On Google, a comparison of the exact string “iconic figure” accentuates the difference in numbers: 643,000 against 11,000. And again, totemic figure is often literal.

Totemic, then, looks like a word to watch: it has not yet been adulterated by massive overuse, but, by the same token, is still nowhere near to being as often used as its rival.




On the one hand, the noble Lord referred to Magna Carta as follows (about 2 minutes in):

“…It is radical in the way it has been used in innumerable rebellions, uprisings and movements to demand freedom…The original was stuffed with laws about fisheries in the Thames, about foreign immigrants and widows’ rights. At first sight it seems strange that such a document could turn into the great totem of individual liberty.”

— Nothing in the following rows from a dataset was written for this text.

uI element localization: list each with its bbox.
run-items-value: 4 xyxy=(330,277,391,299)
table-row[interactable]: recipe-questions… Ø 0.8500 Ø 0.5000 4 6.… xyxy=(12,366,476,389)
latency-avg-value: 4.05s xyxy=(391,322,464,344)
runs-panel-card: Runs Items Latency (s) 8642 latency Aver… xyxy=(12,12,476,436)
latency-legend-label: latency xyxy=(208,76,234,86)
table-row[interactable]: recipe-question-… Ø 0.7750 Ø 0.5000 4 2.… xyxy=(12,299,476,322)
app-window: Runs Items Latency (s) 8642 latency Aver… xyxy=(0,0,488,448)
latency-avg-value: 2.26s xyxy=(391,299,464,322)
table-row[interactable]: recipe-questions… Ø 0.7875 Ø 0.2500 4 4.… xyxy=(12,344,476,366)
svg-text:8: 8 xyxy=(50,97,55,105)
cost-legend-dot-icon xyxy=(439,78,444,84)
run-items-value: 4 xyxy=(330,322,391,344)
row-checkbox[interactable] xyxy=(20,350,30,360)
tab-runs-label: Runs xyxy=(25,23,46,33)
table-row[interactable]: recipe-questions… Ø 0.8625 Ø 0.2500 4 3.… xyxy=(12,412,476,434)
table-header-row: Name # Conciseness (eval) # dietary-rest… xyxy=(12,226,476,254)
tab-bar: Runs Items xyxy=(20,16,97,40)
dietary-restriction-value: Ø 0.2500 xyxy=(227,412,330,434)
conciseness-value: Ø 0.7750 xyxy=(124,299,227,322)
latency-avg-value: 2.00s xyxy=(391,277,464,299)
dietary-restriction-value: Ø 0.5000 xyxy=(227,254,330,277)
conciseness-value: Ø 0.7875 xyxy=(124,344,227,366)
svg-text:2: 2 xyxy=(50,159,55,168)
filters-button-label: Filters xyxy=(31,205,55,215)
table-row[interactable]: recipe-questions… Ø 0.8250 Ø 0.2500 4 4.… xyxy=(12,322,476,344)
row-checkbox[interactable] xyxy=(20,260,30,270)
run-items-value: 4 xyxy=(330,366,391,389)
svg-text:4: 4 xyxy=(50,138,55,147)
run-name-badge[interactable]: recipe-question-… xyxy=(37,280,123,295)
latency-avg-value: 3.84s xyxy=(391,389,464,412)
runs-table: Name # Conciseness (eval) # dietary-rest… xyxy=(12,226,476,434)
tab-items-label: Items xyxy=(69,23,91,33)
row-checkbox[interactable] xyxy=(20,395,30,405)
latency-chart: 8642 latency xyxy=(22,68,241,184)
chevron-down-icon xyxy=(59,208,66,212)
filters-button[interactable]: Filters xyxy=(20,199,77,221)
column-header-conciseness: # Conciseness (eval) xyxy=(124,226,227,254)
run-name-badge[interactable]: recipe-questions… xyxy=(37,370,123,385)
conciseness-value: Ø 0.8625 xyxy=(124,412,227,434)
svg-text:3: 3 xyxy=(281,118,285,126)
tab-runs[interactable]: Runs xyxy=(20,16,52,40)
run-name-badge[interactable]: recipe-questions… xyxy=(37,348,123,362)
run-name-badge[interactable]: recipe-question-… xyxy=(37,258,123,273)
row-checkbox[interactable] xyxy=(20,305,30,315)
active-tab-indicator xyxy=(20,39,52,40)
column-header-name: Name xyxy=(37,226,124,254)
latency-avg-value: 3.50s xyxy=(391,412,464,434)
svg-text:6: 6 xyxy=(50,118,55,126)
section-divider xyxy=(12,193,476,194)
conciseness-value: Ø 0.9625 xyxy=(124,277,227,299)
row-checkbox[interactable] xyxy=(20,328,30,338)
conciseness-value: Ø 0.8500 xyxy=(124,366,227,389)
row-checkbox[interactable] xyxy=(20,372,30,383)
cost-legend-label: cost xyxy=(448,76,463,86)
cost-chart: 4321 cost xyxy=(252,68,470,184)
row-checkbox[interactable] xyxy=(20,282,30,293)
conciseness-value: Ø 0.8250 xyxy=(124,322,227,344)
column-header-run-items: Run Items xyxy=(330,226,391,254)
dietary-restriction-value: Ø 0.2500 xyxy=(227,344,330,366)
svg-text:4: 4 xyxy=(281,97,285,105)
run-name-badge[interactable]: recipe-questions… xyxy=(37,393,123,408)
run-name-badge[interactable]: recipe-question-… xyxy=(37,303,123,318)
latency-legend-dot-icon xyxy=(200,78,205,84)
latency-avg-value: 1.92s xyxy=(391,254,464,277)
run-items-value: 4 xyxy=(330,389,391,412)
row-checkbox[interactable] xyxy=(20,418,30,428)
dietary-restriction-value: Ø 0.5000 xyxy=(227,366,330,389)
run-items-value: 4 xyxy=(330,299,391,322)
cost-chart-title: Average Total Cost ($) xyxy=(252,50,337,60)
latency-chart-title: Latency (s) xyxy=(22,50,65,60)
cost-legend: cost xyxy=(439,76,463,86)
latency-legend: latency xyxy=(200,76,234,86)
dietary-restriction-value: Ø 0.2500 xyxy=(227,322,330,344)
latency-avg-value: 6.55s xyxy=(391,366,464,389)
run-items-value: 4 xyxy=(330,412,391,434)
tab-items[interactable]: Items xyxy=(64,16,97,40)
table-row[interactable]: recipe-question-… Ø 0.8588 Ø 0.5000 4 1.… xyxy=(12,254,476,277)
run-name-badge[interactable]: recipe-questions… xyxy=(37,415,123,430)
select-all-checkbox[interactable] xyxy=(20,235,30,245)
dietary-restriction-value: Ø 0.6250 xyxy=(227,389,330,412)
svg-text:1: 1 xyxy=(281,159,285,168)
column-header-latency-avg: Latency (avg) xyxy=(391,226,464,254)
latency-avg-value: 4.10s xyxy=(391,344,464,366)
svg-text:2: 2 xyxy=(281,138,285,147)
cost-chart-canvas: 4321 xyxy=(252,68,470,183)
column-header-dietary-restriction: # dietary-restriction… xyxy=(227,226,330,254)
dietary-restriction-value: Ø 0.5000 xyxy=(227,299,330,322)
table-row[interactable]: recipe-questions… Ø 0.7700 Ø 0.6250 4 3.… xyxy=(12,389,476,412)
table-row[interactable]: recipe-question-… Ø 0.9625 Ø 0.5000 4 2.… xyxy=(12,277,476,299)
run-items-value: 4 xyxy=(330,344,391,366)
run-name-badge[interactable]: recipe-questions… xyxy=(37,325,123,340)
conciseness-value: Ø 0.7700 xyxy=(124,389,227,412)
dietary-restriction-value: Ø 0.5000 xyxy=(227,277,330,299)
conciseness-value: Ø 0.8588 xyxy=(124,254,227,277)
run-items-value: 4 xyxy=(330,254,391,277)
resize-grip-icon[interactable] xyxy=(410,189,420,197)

Responding to Lord B’s introduction, Professor Nicholas Vincent, a leading Magna Carta scholar from the University of East Anglia (UEA), then says:

“A lot of it increasingly became rather archaic…financial stipulations don’t really bear much relation to reality even by the late thirteenth century. But those totemic clauses, the clauses about sale of justice, denial of justice, right to free judgement, right to judgement by the law of the land, all of those retain their significance.”

Later in the programme, another scholar, Professor Justin Champion, of Royal Holloway, of the University of London, uses the i-word.

Lord B (9.50 minutes in):

“It’s been suggested…There are 63 chapters or statutes or clauses in the original Magna Carta and only a couple are still on the statute book, and therefore its significance is, in today’s world, largely symbolic. What’s your view on that, Justin?”

Professor Champion:

“I think the word symbolic is somehow a bit weak. It’s [slight pause] it’s iconic. And in one respect it doesn’t really matter that precise elements of the clauses have been suspended or transcended because the core principles are concepts, they’re ideas…”

And then further in, the word icon makes an appearance on the lips of journalist and MEP Daniel Hannan (about 17.30 minutes in):

“It became very fashionable in Britain in the twentieth century to debunk all historical icons, and to say ‘Oh, this is all reinvented’, and so on. US historiography didn’t go through that to anything like the same extent.”

(For a bit of light relief, go to about 26.45 minutes in to hear Tony Hancock’s take on Magna Carta.)



  1. As a fellow “Central Belter,” who now lives in California, and someone who in the past was educated in the proper use of English, I sympathize with your apparent tilting at the windmills of the present day misuse of our very rich language. Was it Mill who used the phrase “mediocrity of the masses,” which could be applied to describe those incapable or unwilling to think clearly, and by definition, therefore, to speak and/or write clearly (and concisely, for that matter)?

    We are cursed with something called the (gnostic) media, inhabited by the monkey see–monkey doers, who, like dogs with their bones, light on some meaningless word or phrase and by repetition shake it to death, and then move on to their next “invention.” In the process these “speaker-writers” lead particularly the semi-literate, “technologically advanced” young down the garden path to increasing ignorance. And, of course, who can tolerate (in the proper–not modernist–sense of the word) those political hacks who are masters (and mistresses) of phrases devoid of meaning?

    Apart from people like yourself, who are probably preaching to an already converted choir, what can be done to call out these bastardisers of English, and shame them into foregoing their assault on something right-thinking people cherish and embrace with real passion?


  2. I suppose this is as good a place as any to join in a discussion on the use of English. First, I must say that, coming from the Canadian west coast, I was brought up with an understanding of totems and would find it impossible to use the word ‘totemic’ in any but the literal sense. Totem poles are/were family trees.

    It constantly troubles me that people worldwide feel the need to exaggerate almost everything. 110%, for instance (which is morphing into 150%). Is it even possible that we could return to a more genuine use of descriptive words? But there are so many mis-uses of English which make my teeth ache every time I see or hear them, that I should probably stop reading and listening, or just give up.